Guide

Heritage, Culture & Arts

Marlborough’s rich history runs wide and deep, from the earliest Polynesian settlers on Te Pokohiwi-o-Kupe/Wairau, Bar to the European pioneers who built towns and planted our first grapevines.

These people, the way they lived, and how they dealt with history’s major events has shaped Marlborough into what it is today.

Those stories are all here, waiting to be discovered all over again in the places where they happened or in our galleries, museums, art and theatre productions.

Captain Cook

English explorer Captain James Cook was the first European to make contact with Aotearoa/New Zealand since the ill-fated visit by Dutchman Abel Tasman in 1642.

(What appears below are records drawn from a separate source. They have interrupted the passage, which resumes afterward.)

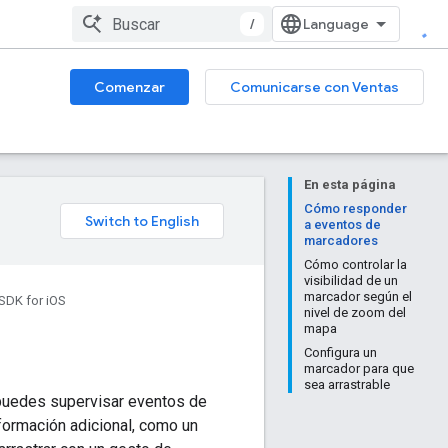
/
Comenzar
Comunicarse con Ventas
En esta página
Cómo responder
a eventos de
marcadores
Cómo controlar la
visibilidad de un
marcador según el
SDK for iOS
nivel de zoom del
mapa
Configura un
marcador para que
sea arrastrable
puedes supervisar eventos de
nformación adicional, como un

Born in 1728, Cook was a captain in the Royal Navy, a navigator and a cartographer who mapped Newfoundland before heading south into uncharted Pacific waters. The Endeavour, carrying 94 men, landed at Tūranganui-a-Kiwa/Poverty Bay in the North Island in October 1769, but clashed with Māori. Cook sailed around the top of the North Island before heading south and entering Meretoto/Ship Cove, in the northern Tōtaranui/Queen Charlotte Sound, on January 15, 1770. Several days later he raised the Union Jack flag on nearby Motuara Island and proclaimed British sovereignty over the South Island.

Over the next seven years, and in three voyages, Cook spent 328 days exploring New Zealand’s coastline, and that of many other countries, mapping them with accuracy and detail nobody had previously achieved.

Cook made five visits to Meretoto/Ship Cove during his explorations of New Zealand, and spent 105 days in the cove repairing his ships and resting his crew. During these visits some of the earliest sustained contact between Māori and Europeans took place.

Captain Cook was killed in a fight in Hawaii during his third Pacific voyage, in 1779.